I’ve been meaning to mention something for the past week. Now that we’ve finished some work on our “print product,” I have a moment to say: you need to read this special report published by the Morning News and helmed by its architecture critic, Mark Lamster. “Reinventing Dealey Plaza” is a major piece of civic journalism that deserves lots of attention and maybe even a community presentation and panel discussion at 6:30 p.m. on Tuesday, November 15, at the Sixth Floor Museum (sign up here).

Major aside that I almost certainly should have resisted the urge to include: I wasn’t sure how best to share the report with you. The News just reported its dismal third-quarter results, and they indicate a dwindling number of you will encounter the printed Arts & Life version of Lamster’s work. The paper lost $2.6 million in the three-month period that ended September 30, on revenue of $37.7 million.
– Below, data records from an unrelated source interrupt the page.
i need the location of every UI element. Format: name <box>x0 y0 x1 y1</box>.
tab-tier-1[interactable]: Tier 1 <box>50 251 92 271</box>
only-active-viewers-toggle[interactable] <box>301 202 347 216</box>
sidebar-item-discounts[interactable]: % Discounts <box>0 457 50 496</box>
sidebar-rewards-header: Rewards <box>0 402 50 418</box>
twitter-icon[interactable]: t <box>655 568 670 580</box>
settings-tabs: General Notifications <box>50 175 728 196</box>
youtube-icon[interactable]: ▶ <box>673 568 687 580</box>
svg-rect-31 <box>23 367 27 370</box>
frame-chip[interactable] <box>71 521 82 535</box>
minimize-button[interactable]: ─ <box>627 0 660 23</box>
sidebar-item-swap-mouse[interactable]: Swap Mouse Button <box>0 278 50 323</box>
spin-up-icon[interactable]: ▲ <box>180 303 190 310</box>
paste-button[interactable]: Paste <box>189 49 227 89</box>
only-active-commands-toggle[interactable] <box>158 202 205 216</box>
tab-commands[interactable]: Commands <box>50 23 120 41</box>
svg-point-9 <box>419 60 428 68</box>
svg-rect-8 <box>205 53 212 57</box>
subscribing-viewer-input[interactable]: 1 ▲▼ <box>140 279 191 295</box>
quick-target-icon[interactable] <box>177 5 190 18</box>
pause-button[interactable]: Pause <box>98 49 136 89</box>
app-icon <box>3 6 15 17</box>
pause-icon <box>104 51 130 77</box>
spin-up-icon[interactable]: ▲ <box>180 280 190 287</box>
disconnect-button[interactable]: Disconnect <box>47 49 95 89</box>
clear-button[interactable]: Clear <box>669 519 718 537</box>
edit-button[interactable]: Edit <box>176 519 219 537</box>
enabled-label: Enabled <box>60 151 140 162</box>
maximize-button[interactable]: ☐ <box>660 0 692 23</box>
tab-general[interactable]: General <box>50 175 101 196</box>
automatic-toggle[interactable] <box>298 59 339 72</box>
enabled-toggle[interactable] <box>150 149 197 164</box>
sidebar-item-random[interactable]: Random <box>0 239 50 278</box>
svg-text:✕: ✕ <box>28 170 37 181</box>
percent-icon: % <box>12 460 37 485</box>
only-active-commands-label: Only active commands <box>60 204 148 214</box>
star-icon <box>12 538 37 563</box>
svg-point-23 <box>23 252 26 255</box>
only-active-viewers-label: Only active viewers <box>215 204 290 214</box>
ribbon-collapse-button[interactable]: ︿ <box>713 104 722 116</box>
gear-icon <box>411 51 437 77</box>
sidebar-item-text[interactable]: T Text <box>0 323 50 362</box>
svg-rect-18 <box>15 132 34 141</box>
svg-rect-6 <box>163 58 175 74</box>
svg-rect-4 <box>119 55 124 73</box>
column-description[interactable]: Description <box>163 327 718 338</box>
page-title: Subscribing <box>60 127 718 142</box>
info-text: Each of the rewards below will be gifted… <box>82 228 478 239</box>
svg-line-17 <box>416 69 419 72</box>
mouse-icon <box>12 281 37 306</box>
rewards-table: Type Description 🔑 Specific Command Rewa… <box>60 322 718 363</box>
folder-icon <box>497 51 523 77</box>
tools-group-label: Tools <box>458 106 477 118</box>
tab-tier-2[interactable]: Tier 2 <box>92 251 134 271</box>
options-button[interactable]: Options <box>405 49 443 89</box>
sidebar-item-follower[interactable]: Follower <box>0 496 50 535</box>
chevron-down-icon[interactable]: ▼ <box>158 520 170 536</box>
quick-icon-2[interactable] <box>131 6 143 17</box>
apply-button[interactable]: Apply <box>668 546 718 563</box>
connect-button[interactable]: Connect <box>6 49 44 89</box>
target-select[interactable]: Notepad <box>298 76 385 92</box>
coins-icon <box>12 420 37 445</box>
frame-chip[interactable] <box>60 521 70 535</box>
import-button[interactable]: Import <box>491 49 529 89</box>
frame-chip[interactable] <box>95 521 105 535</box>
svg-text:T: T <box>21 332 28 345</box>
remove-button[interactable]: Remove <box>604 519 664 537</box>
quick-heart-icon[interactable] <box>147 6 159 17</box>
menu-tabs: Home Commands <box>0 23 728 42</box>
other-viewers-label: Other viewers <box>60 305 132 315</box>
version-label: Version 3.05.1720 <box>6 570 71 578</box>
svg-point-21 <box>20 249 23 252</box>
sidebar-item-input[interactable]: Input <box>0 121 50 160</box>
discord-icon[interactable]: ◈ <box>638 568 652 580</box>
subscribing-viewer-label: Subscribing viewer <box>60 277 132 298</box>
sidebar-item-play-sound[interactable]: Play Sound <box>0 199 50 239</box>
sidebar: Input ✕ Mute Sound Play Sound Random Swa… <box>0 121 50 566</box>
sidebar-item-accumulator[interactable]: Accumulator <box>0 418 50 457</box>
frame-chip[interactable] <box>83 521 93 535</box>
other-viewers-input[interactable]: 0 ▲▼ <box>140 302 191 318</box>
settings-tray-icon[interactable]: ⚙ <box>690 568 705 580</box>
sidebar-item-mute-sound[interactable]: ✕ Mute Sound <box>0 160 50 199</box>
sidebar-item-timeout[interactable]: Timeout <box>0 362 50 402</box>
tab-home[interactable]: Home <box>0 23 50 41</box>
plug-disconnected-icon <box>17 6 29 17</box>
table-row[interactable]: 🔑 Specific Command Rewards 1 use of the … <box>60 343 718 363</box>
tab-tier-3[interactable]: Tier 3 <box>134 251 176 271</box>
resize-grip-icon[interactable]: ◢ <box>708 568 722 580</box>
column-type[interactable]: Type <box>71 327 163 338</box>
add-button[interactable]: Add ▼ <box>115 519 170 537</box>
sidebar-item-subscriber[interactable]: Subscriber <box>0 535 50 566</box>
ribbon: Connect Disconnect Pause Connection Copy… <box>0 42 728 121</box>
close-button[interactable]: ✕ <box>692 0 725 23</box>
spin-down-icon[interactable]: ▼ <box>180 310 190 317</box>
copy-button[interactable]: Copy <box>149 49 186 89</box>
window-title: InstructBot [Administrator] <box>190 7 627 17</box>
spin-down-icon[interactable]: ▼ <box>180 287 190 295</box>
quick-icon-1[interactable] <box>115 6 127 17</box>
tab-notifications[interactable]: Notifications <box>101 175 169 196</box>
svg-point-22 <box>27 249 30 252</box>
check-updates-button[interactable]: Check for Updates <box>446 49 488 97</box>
Revenue from digital-only subscribers rose by $1 million, but print subscription revenue dropped $900,000. The paper has 144,631 total subscribers, adding in the third quarter 1,484 digital subscribers but losing 2,918 print subscribers. Anyway, “Reinventing Dealey Plaza” lies behind a paywall. This is one of the reasons you should subscribe to the paper if you can afford it.

Still with me? Here’s how Lamster begins his report:

“The time has come for Dallas to redesign Dealey Plaza and the Triple Underpass, which together represent one of the city’s most profound urban failings.